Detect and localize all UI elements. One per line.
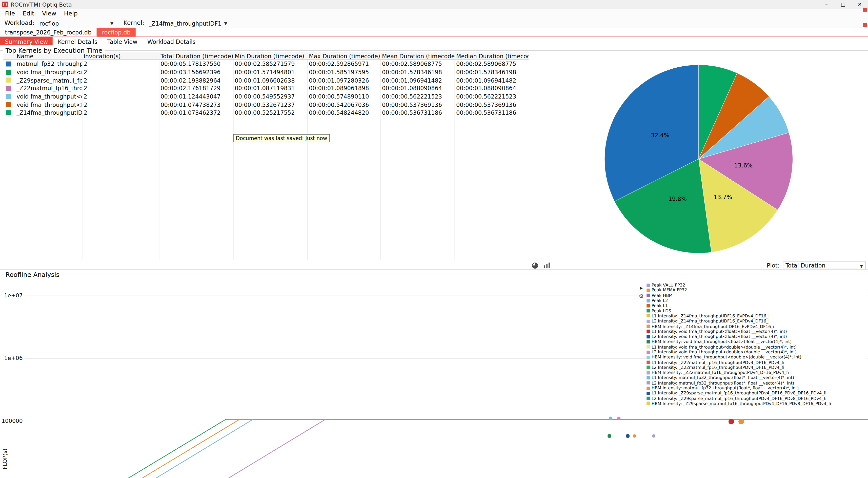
legend-item[interactable]: L1 Intensity: _Z22matmul_fp16_throughput… bbox=[647, 360, 867, 365]
table-header-cell-max-duration-timecode[interactable]: Max Duration (timecode) bbox=[307, 53, 380, 59]
workload-label: Workload: bbox=[4, 20, 34, 27]
legend-item[interactable]: L2 Intensity: matmul_fp32_throughput(flo… bbox=[647, 381, 867, 386]
legend-label: Peak MFMA FP32 bbox=[652, 288, 687, 293]
legend-label: L1 Intensity: _Z22matmul_fp16_throughput… bbox=[652, 360, 784, 365]
table-row[interactable]: matmul_fp32_throughput(float [...]200:00… bbox=[3, 60, 529, 68]
legend-settings-button[interactable]: ⚙ bbox=[638, 293, 645, 300]
table-row[interactable]: void fma_throughput<int>(int_[...]200:00… bbox=[3, 68, 529, 76]
table-header-cell-total-duration-timecode[interactable]: Total Duration (timecode) bbox=[159, 53, 233, 59]
menu-item-view[interactable]: View bbox=[38, 10, 60, 17]
table-row[interactable]: _Z22matmul_fp16_throughput [...]200:00:0… bbox=[3, 84, 529, 92]
legend-label: HBM Intensity: void fma_throughput<doubl… bbox=[652, 355, 801, 360]
legend-item[interactable]: L1 Intensity: _Z29sparse_matmul_fp16_thr… bbox=[647, 391, 867, 396]
db-tab-transpose-2026-feb-rocpd-db[interactable]: transpose_2026_Feb_rocpd.db bbox=[0, 28, 97, 36]
scatter-point[interactable] bbox=[609, 417, 612, 420]
toolbar-edge-marker bbox=[863, 23, 867, 27]
bar-chart-icon[interactable] bbox=[542, 262, 551, 269]
table-cell: 00:00:02.589068775 bbox=[454, 61, 529, 67]
legend-label: L2 Intensity: matmul_fp32_throughput(flo… bbox=[652, 381, 794, 386]
legend-item[interactable]: L1 Intensity: void fma_throughput<float>… bbox=[647, 329, 867, 334]
view-tab-kernel-details[interactable]: Kernel Details bbox=[53, 37, 102, 46]
view-tab-summary-view[interactable]: Summary View bbox=[0, 37, 53, 46]
db-tab-rocflop-db[interactable]: rocflop.db bbox=[97, 28, 135, 36]
workload-combo[interactable]: rocflop bbox=[37, 19, 116, 27]
minimize-button[interactable]: – bbox=[818, 0, 835, 9]
plot-combo[interactable]: Total Duration bbox=[783, 262, 866, 269]
legend-item[interactable]: L2 Intensity: _Z22matmul_fp16_throughput… bbox=[647, 365, 867, 370]
scatter-point[interactable] bbox=[633, 434, 636, 438]
legend-collapse-button[interactable]: ▶ bbox=[638, 284, 645, 291]
roofline-peak-l2 bbox=[156, 419, 253, 478]
legend-item[interactable]: HBM Intensity: _Z14fma_throughputIDF16_E… bbox=[647, 324, 867, 329]
table-cell: 00:00:00.532671237 bbox=[233, 101, 307, 108]
legend-item[interactable]: HBM Intensity: matmul_fp32_throughput(fl… bbox=[647, 386, 867, 391]
table-cell: 00:00:00.537369136 bbox=[380, 101, 454, 108]
legend-item[interactable]: HBM Intensity: _Z22matmul_fp16_throughpu… bbox=[647, 370, 867, 375]
scatter-point[interactable] bbox=[626, 434, 629, 438]
table-cell: 00:00:00.562221523 bbox=[380, 93, 454, 100]
table-cell: 00:00:02.592865971 bbox=[307, 61, 380, 67]
scatter-point[interactable] bbox=[608, 434, 611, 438]
table-row[interactable]: _Z29sparse_matmul_fp16_thr [...]200:00:0… bbox=[3, 76, 529, 84]
legend-item[interactable]: L2 Intensity: void fma_throughput<double… bbox=[647, 350, 867, 355]
legend-item[interactable]: HBM Intensity: void fma_throughput<doubl… bbox=[647, 355, 867, 360]
table-header-cell-min-duration-timecode[interactable]: Min Duration (timecode) bbox=[233, 53, 307, 59]
legend-item[interactable]: Peak L2 bbox=[647, 298, 867, 303]
legend-marker bbox=[647, 283, 650, 287]
toolbar: Workload: rocflop Kernel: _Z14fma_throug… bbox=[0, 18, 868, 28]
table-cell-name: void fma_throughput<int>(int_[...] bbox=[3, 69, 82, 75]
table-row[interactable]: _Z14fma_throughputIDF16_Ev [...]200:00:0… bbox=[3, 109, 529, 117]
kernel-name: void fma_throughput<double>( [...] bbox=[17, 93, 82, 100]
legend-marker bbox=[647, 345, 650, 349]
kernel-name: _Z14fma_throughputIDF16_Ev [...] bbox=[17, 110, 82, 116]
legend-item[interactable]: L2 Intensity: void fma_throughput<float>… bbox=[647, 334, 867, 339]
y-tick-label: 1e+07 bbox=[0, 293, 23, 299]
table-header-cell-mean-duration-timecode[interactable]: Mean Duration (timecode) bbox=[380, 53, 454, 59]
legend-marker bbox=[647, 381, 650, 385]
legend-item[interactable]: Peak HBM bbox=[647, 293, 867, 298]
table-cell: 00:00:00.549552937 bbox=[233, 93, 307, 100]
view-tab-bar: Summary ViewKernel DetailsTable ViewWork… bbox=[0, 37, 868, 46]
window-controls: – □ ✕ bbox=[818, 0, 868, 9]
maximize-button[interactable]: □ bbox=[835, 0, 851, 9]
menu-item-edit[interactable]: Edit bbox=[19, 10, 38, 17]
view-tab-workload-details[interactable]: Workload Details bbox=[142, 37, 200, 46]
chevron-down-icon bbox=[860, 262, 863, 269]
legend-item[interactable]: L2 Intensity: _Z14fma_throughputIDF16_Ev… bbox=[647, 319, 867, 324]
kernel-name: _Z22matmul_fp16_throughput [...] bbox=[17, 85, 82, 91]
legend-label: L2 Intensity: void fma_throughput<float>… bbox=[652, 334, 787, 339]
pie-label: 19.8% bbox=[668, 196, 687, 202]
scatter-point[interactable] bbox=[738, 419, 744, 424]
legend-item[interactable]: Peak L1 bbox=[647, 303, 867, 308]
scatter-point[interactable] bbox=[728, 419, 734, 424]
legend-label: Peak VALU FP32 bbox=[652, 283, 685, 288]
y-tick-label: 1e+06 bbox=[0, 355, 23, 362]
legend-item[interactable]: L2 Intensity: _Z29sparse_matmul_fp16_thr… bbox=[647, 396, 867, 401]
view-tab-table-view[interactable]: Table View bbox=[102, 37, 142, 46]
kernel-combo[interactable]: _Z14fma_throughputIDF16_EvPDv bbox=[147, 19, 229, 27]
titlebar: ROCm(TM) Optiq Beta – □ ✕ bbox=[0, 0, 868, 9]
scatter-point[interactable] bbox=[617, 417, 620, 420]
table-header-cell-median-duration-timecode[interactable]: Median Duration (timecode) bbox=[454, 53, 529, 59]
menu-item-file[interactable]: File bbox=[1, 10, 19, 17]
table-cell: 00:00:01.073462372 bbox=[159, 110, 233, 116]
legend-item[interactable]: L1 Intensity: void fma_throughput<double… bbox=[647, 344, 867, 349]
legend-item[interactable]: HBM Intensity: void fma_throughput<float… bbox=[647, 339, 867, 344]
table-row[interactable]: void fma_throughput<float>(flo [...]200:… bbox=[3, 100, 529, 109]
legend-item[interactable]: L1 Intensity: _Z14fma_throughputIDF16_Ev… bbox=[647, 313, 867, 319]
scatter-point[interactable] bbox=[652, 434, 655, 438]
legend-label: Peak L2 bbox=[652, 298, 668, 303]
table-cell: 00:00:00.536731186 bbox=[380, 110, 454, 116]
legend-item[interactable]: L1 Intensity: matmul_fp32_throughput(flo… bbox=[647, 375, 867, 380]
legend-item[interactable]: HBM Intensity: _Z29sparse_matmul_fp16_th… bbox=[647, 401, 867, 406]
legend-marker bbox=[647, 294, 650, 297]
legend-marker bbox=[647, 392, 650, 395]
pie-chart-icon[interactable] bbox=[530, 262, 539, 269]
legend-item[interactable]: Peak MFMA FP32 bbox=[647, 288, 867, 293]
table-row[interactable]: void fma_throughput<double>( [...]200:00… bbox=[3, 92, 529, 100]
workload-combo-value: rocflop bbox=[39, 20, 107, 26]
legend-item[interactable]: Peak LDS bbox=[647, 308, 867, 313]
table-cell: 00:00:02.589068775 bbox=[380, 61, 454, 67]
legend-item[interactable]: Peak VALU FP32 bbox=[647, 282, 867, 288]
menu-item-help[interactable]: Help bbox=[60, 10, 82, 17]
------
## What you need to do
Line by line, check the data above for the word "toolbar" and state how many lines contain it. Give only the number.

## The answer
2